What up! What up! What up! What up y’all! Wherever you are in this crazy planet of ours, I hope that you are having a good morning, good afternoon, good evening or good night. As always, enjoy your Friday to the fullest and don’t let nobody or nothing fuck it up for you no matter what happens.
On a weekend drinking note! Yesterday I saw my shrink Dr. C and we talked about my weekend drinking and binges. We came up with a plan, that since I have stopped drinking for five weekends in the past, this time I will go for six. He also mentioned, that I’m half way there, wich is true. But I did tell him, that I don’t see myself staying sober for the rest of my life. But I do see myself taking long no drinking breaks. He was OK with that and told me, that I should just start with small goals. I’m OK with that.
On a OCD intrusive thought note! Dr. C and I also got to talked about my OCD intrusive thoughts and how hard it is for me to talk about them. I did mentioned to him that I have been blogging about them again, he liked the idea. I told him, how before I got psychiatric help, I used to feel that I was a horrible person because of the awful thoughts. I really think that the crazy meds, talk therapy and blogging, has helped me open up a little more about them. The combination of all three, have really helped me.
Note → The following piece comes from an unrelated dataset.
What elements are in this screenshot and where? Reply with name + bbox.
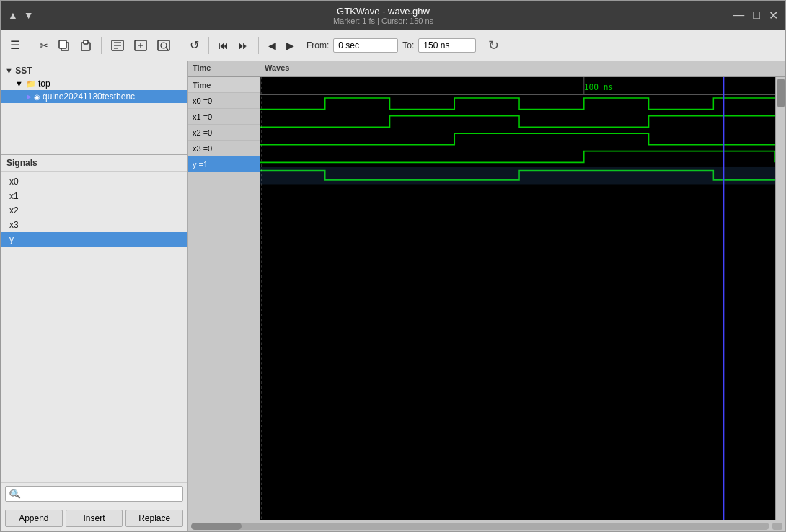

What up!What up!What up!What up y’all! TGIF and I hope that wherever you are in this crazy planet of ours, you are having a great morning, afternoon, evening or night. Enjoy it to the fullest and don’t let nobody fuck it up for you no matter what happens. Always keep it really real my peeps.
On a OCD note? People who don’t suffer and or don’t know much about OCD, don’t know that my life is a daily struggle. The thing is, that seeing my shrink every month and taking my crazy meds everyday helps, but it doesn’t take all of the symptoms away. When you look at the picture above, you might just see my dirty and messy desk at work. But when I look at it, I see a big accomplishment. Why? Because twelve years ago, in my pre-shrink and pre-crazy meds era, I had everything on my desk in order, from small to large, from left to right, by color, by height, by length, by odd or even numbers, etc, etc, etc. So because my anxiety is at a minimal now, I have been able to finally relax and not let the smallest things that are “not in order” bother me so much. Now do you understand why my messy desk is an accomplishment for me?